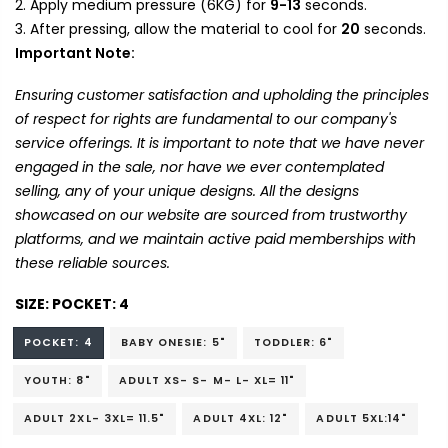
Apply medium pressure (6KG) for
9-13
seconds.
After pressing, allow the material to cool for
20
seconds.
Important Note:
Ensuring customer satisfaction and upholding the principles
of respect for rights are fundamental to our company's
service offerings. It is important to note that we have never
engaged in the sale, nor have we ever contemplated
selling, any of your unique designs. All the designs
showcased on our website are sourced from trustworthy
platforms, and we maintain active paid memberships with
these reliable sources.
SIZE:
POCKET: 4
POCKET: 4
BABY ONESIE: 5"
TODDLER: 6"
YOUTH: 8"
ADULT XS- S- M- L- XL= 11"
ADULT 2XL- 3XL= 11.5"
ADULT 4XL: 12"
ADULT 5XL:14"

* * * * * * *

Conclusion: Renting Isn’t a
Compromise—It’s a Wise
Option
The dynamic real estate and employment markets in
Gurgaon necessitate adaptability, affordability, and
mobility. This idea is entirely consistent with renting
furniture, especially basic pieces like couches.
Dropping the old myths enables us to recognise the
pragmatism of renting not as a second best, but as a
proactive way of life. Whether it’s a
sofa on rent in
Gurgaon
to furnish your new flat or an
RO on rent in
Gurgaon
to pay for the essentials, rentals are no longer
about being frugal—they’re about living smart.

* * * * * * *

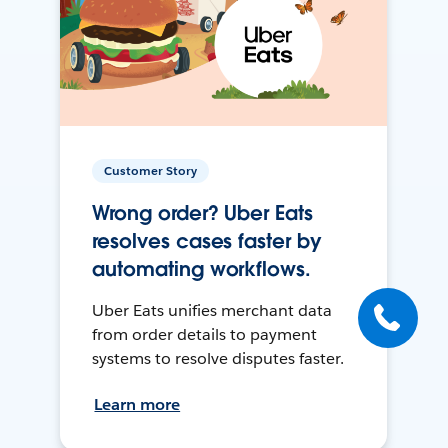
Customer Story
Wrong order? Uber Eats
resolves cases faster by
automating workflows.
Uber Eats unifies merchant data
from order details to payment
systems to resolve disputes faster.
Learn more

* * * * * * *

Every line of the material that holds the word "from" must be found and copied.

showcased on our website are sourced from trustworthy
from order details to payment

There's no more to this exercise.